Paediatric SARI activity in the Central/Eastern and Western divisions had been increasing in the months before the investigation (Fig. 1). However, the increase appeared to be delayed in the Northern Division, allowing an opportunity to implement preventive measures. In anticipation of an increase in paediatric SARI cases in the Northern Division, the MoHMS and WHO Division of Pacific Technical Support facilitated a donation of 6000 doses of paediatric influenza vaccine. An emergency influenza vaccination campaign in the Northern Division was jointly coordinated by the Northern Division Public Health Team, the Fiji Expanded Programme on Immunization (EPI) and Labasa Divisional Hospital from July to September 2016. The vaccination campaign targeted children aged 6–12 months and achieved 84% coverage (Fiji EPI, unpublished data, 2016).

Discussion

We found that children aged less than 5 years experienced a higher rate of SARI requiring admission to divisional hospital PICUs in the month of May 2016 compared to the same month in 2013–2015. The majority of SARI cases in the investigation period occurred in children aged less than 2 years (85%), which confirms that this age group is at a high risk of severe influenza-associated respiratory infections.1,10

Three months before the outbreak, Fiji was struck by one of the strongest tropical cyclones recorded in the southern hemisphere. Tropical Cyclone Winston resulted in 44 deaths and caused severe damage and displacement throughout Fiji.11 Populations in crisis have a higher risk of outbreaks of acute respiratory infections, and this may have influenced the increase in paediatric SARI requiring PICU admissions among children aged less than 5 years in May 2016.12

The increased incidence of paediatric SARI in May 2016 may also have been influenced by circulating influenza A viruses. Influenza A was predominant in Fiji during April–May 2016, with A(H1N1)pdm09, A(H3) and some B viruses detected.13 The April–May period began with more notifications of A(H1N1)pdm09; however, A(H3) was predominant overall.13 Globally, the 2015–2016 influenza season was also marked by an early predominance of the influenza A(H1N1)pdm09 virus with influenza A(H3N2) predominant later in the global season.14,15

Several limitations were identified in the investigation. We only measured severe disease requiring admission to paediatric intensive care units; this paper does not provide a comprehensive estimate of paediatric SARI incidence. The investigation case definition was based on clinical diagnoses, which may have resulted in some misclassification of SARI cases. The etiology of SARI was not systematically investigated as suspected cases of influenza are not routinely confirmed by microbiological testing in Fiji; the assumption that the increase in paediatric SARI was due to influenza cannot be confirmed. CFRs should be interpreted in the context of PICU admissions rather than all paediatric SARI hospitalizations. Since the investigation was conducted in May 2016, CFRs were calculated for the period January–May for each year (2013–2016) and incidence rates for the month of May only (2013–2016). Small case numbers in some divisions and age groups may have influenced the results.

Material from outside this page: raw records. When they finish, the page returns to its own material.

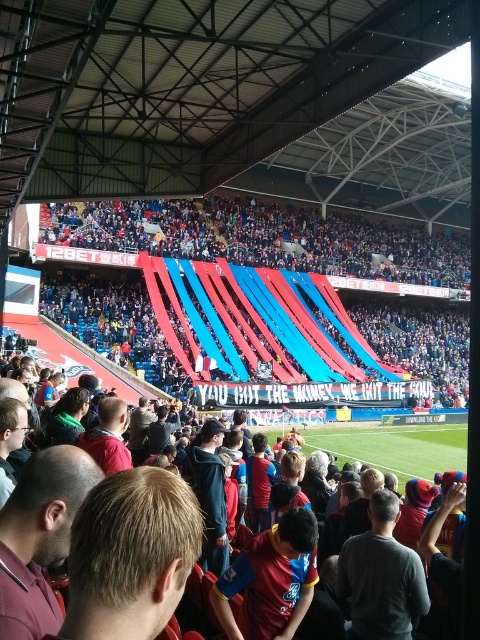 Is blue fabric banner at upper center shorter than red jersey at center?

No.

Which is more to the right, blue fabric banner at upper center or red jersey at center?

blue fabric banner at upper center

You are a GUI agent. You are given a task and a screenshot of the screen. Output one action in this format:
    pyautogui.click(x=<x>, y=<y>)
    Task: Click on the blue fabric banner at upper center
    Image resolution: width=480 pixels, height=640 pixels.
    Given the screenshot: What is the action you would take?
    pyautogui.click(x=267, y=237) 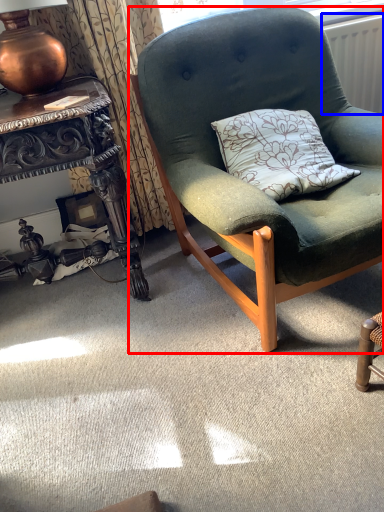 Question: Which object appears farthest to the camera in this image, chair (highlighted by a red box) or radiator (highlighted by a blue box)?

Choices:
 (A) chair
 (B) radiator

Answer: (B) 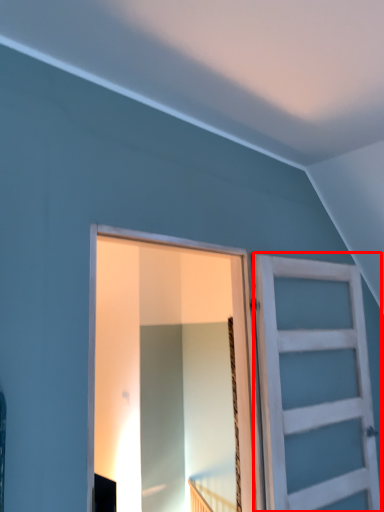 Question: From the image's perspective, where is barn door (annotated by the red box) located relative to barn door?

Choices:
 (A) above
 (B) below

Answer: (B)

While recognizing there are competing priorities for health resources, the introduction of a seasonal influenza vaccination policy for high-risk groups, as per WHO recommendations, should be considered to address the ongoing burden of paediatric SARI in Fiji.1,3

Conclusion

This investigation provided valuable information on the burden of paediatric SARI requiring admission to divisional hospital PICUs in Fiji in May 2016. The data were used to implement targeted public health response measures and enhance surveillance for paediatric SARI in divisional hospitals in Fiji.